THE RELEVANT RULES AND PRACTICE DIRECTION

  1. CPR 47.1 provides:
“Time when detailed assessment may be carried out

47.1  The general rule is that the costs of any proceedings or any part of the proceedings are not to be assessed by the detailed procedure until the conclusion of the proceedings, but the court may order them to be assessed immediately.

(Practice Direction 47 gives further guidance about when proceedings are concluded for the purpose of this rule.)”
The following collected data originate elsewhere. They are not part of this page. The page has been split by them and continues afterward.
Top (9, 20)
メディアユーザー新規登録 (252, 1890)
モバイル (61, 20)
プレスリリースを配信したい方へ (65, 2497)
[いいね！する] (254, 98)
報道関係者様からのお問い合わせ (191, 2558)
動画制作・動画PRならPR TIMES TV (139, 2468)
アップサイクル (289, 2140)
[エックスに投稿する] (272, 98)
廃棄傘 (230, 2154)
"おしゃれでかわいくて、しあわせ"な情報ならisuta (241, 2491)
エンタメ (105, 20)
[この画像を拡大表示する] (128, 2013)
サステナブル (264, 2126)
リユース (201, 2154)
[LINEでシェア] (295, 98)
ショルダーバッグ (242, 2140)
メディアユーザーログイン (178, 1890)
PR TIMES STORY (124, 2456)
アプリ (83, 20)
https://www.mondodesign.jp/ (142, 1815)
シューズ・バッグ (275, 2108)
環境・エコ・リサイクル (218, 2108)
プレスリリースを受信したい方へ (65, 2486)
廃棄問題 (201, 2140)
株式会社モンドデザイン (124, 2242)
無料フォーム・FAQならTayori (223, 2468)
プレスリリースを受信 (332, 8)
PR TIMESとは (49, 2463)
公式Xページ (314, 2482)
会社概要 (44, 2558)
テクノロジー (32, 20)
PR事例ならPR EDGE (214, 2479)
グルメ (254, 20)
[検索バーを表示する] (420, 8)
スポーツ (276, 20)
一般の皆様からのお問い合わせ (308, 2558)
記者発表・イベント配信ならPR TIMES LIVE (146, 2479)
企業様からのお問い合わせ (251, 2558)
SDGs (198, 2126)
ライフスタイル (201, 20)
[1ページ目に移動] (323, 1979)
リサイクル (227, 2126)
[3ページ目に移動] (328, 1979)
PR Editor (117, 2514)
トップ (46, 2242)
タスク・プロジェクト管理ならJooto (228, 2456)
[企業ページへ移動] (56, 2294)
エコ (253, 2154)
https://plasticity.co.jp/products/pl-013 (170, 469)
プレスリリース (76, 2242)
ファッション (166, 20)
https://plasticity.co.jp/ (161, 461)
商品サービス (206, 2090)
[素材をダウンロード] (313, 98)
  1. Practice Direction 47 provides:
“Time when assessment may be carried out: rule 47.1
1.1  For the purposes of rule 47.1, proceedings are concluded when the court has finally determined the matters in issue in the claim, whether or not there is an appeal, or made an award of provisional damages under Part 41.
1.2  The court may order or the parties may agree in writing that, although the proceedings are continuing, they will nevertheless be treated as concluded.
1.3  A party who is served with a notice of commencement (see paragraph 5.2 below) may apply to a costs judge or a District Judge to determine whether the party who served it is entitled to commence detailed assessment proceedings. On hearing such an application the orders which the court may make include: an order allowing the detailed assessment proceedings to continue, or an order setting aside the notice of commencement.
1.4  A costs judge or a District Judge may make an order allowing detailed assessment proceedings to be commenced where there is no realistic prospect of the claim continuing.”